= Page images and extracted text =
◆ ◆ ◆
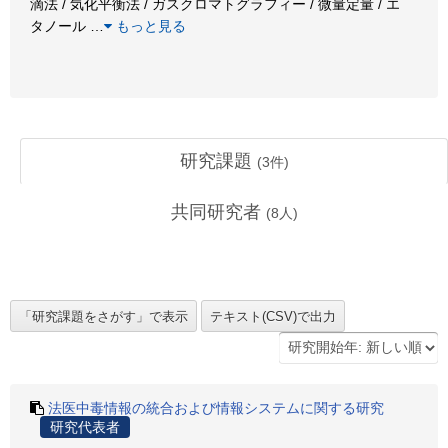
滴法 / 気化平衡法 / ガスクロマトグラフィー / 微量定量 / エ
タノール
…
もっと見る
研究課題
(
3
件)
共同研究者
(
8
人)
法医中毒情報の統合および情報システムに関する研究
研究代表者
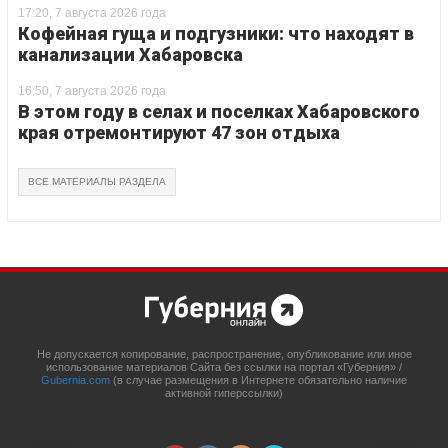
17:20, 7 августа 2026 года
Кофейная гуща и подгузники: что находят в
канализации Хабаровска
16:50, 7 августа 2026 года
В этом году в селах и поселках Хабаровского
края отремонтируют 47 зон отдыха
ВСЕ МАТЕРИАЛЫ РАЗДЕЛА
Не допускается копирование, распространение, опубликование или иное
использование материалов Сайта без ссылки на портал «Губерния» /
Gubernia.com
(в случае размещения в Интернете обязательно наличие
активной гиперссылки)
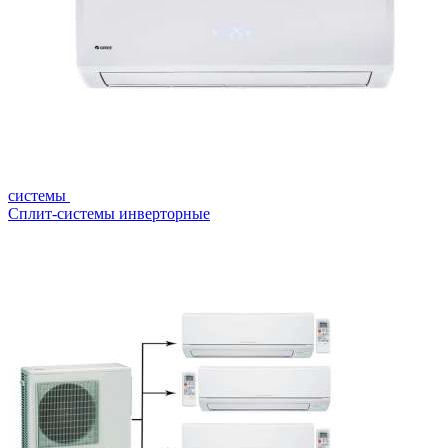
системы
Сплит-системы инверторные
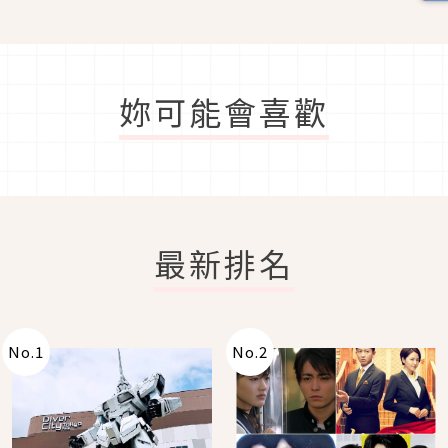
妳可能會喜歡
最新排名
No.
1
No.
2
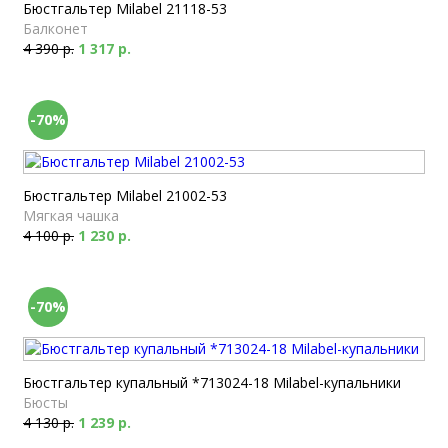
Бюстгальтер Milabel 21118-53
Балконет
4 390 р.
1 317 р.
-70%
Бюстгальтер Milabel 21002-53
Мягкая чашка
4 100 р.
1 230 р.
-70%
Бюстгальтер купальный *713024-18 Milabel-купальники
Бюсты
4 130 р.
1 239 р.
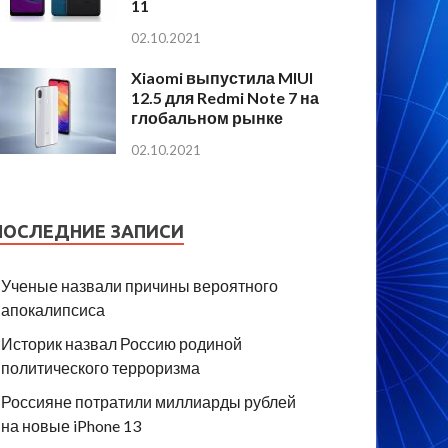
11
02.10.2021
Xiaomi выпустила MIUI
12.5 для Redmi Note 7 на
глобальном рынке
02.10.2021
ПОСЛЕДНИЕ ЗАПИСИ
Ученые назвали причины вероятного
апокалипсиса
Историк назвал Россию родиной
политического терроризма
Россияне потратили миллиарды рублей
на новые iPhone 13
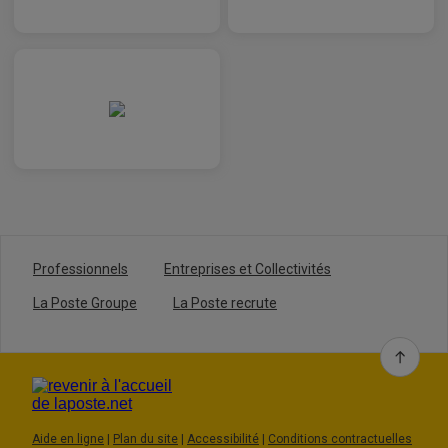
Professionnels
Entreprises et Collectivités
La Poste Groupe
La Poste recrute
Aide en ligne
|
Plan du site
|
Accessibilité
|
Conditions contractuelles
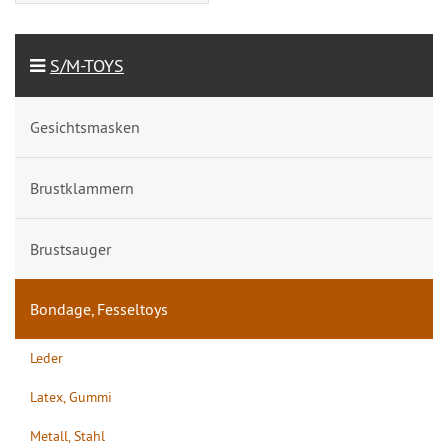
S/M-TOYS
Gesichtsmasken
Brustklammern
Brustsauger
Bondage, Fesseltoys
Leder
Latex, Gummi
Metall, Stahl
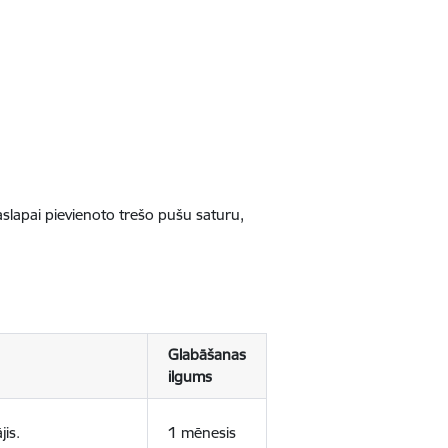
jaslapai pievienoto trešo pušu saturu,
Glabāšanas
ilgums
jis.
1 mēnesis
◆ ◆ ◆
Write out all the entries word for word, but skip any images.

= Finished task =
滴法 / 気化平衡法 / ガスクロマトグラフィー / 微量定量 / エ
タノール
…
もっと見る
研究課題
(
3
件)
共同研究者
(
8
人)
法医中毒情報の統合および情報システムに関する研究
研究代表者
17:20, 7 августа 2026 года
Кофейная гуща и подгузники: что находят в
канализации Хабаровска
16:50, 7 августа 2026 года
В этом году в селах и поселках Хабаровского
края отремонтируют 47 зон отдыха
ВСЕ МАТЕРИАЛЫ РАЗДЕЛА
Не допускается копирование, распространение, опубликование или иное
использование материалов Сайта без ссылки на портал «Губерния» /
Gubernia.com
(в случае размещения в Интернете обязательно наличие
активной гиперссылки)
системы
Сплит-системы инверторные
妳可能會喜歡
最新排名
No.
1
No.
2
Бюстгальтер Milabel 21118-53
Балконет
4 390 р.
1 317 р.
-70%
Бюстгальтер Milabel 21002-53
Мягкая чашка
4 100 р.
1 230 р.
-70%
Бюстгальтер купальный *713024-18 Milabel-купальники
Бюсты
4 130 р.
1 239 р.
11
02.10.2021
Xiaomi выпустила MIUI
12.5 для Redmi Note 7 на
глобальном рынке
02.10.2021
ПОСЛЕДНИЕ ЗАПИСИ
Ученые назвали причины вероятного
апокалипсиса
Историк назвал Россию родиной
политического терроризма
Россияне потратили миллиарды рублей
на новые iPhone 13
Professionnels
Entreprises et Collectivités
La Poste Groupe
La Poste recrute
Aide en ligne
|
Plan du site
|
Accessibilité
|
Conditions contractuelles
S/M-TOYS
Gesichtsmasken
Brustklammern
Brustsauger
Bondage, Fesseltoys
Leder
Latex, Gummi
Metall, Stahl
jaslapai pievienoto trešo pušu saturu,
Glabāšanas
ilgums
jis.
1 mēnesis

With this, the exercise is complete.